How to spend $50,000 to watch sailing

Published on May 22nd, 2022

While sailing can be an affordable sport, it is also not hard to make it massively expensive when pursuing competition in high profile classes and events. But what about spectating? When Formula 1 came to Florida for the inaugural Miami Grand Prix, people were paying trust fund prices to attend, nowhere near what sailing events could charge… or could they?

When the biennial Newport Bermuda Race gets underway on June 17, Forbes reports how a $50,000 travel package assembled by Newport’s Hammetts Hotel, one of the race’s sponsors, will put onlookers in direct access of both ends of the action for the first time.

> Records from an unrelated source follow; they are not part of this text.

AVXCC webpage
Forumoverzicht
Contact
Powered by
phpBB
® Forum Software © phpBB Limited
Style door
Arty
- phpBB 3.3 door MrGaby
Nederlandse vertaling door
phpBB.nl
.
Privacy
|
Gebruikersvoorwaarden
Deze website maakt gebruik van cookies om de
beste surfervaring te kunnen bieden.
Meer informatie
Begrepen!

On race day for this 635nm race, two seats are reserved on board a captained 36 foot Hinckley yacht for direct viewing of the two hour send off from Newport as over 100 boats sail off. Also that day: a champagne lunch for five guests at Giusto, the Italian restaurant on Hammetts Wharf overlooking the water where that sendoff takes place.

And on race weekend, also included is a two night stay at the hotel in a Marina King room, designed to resemble luxury quarters on board a ship with views overlooking Newport Harbor. The hotel, which opened in 2020, has nautical décor throughout, designed as a modern yacht club as befits its sponsorship of yacht races and partnership with the New York Yacht Club.

As competitors ponder the tactical options before the start, race spectators will be touring off-the-charts opulence of Gilded Age families’ “summer cottage” mansions in Newport, well clear of crashing waves while doing the Cliff Walk along the Atlantic. And they will be well fed too, noshing on clams, oysters, and lobster rolls along the Newport waterfront.

While competitors endure cranky weather and currents in the Gulf Stream, nothing travels across the ocean like a jet plane, landing free of salt crust en route to the private Leamington Estate, an eight bedroom, 12,000 square foot manor house originally developed by the commodore of the Harrington Sound Sailing Club.

After admiring its ridged whitewashed roof distinctive to island architecture and an infinity pool overlooking the Sound, race spectators will soon enjoy a champagne picnic aboard a private yacht to watch the boats come in.

As a shower and cold beverage awaits race finishers, the deep-wallet crowd will have already wondered along the world famous pink sand beaches, walked more golf courses per capita than any other place in the world, and done their share of shopping and champagne sipping along the pastel storefronts on Front Street in the capital Hamilton.

As the Curmudgeon once observed, “The richer you get, the more expensive happiness becomes.”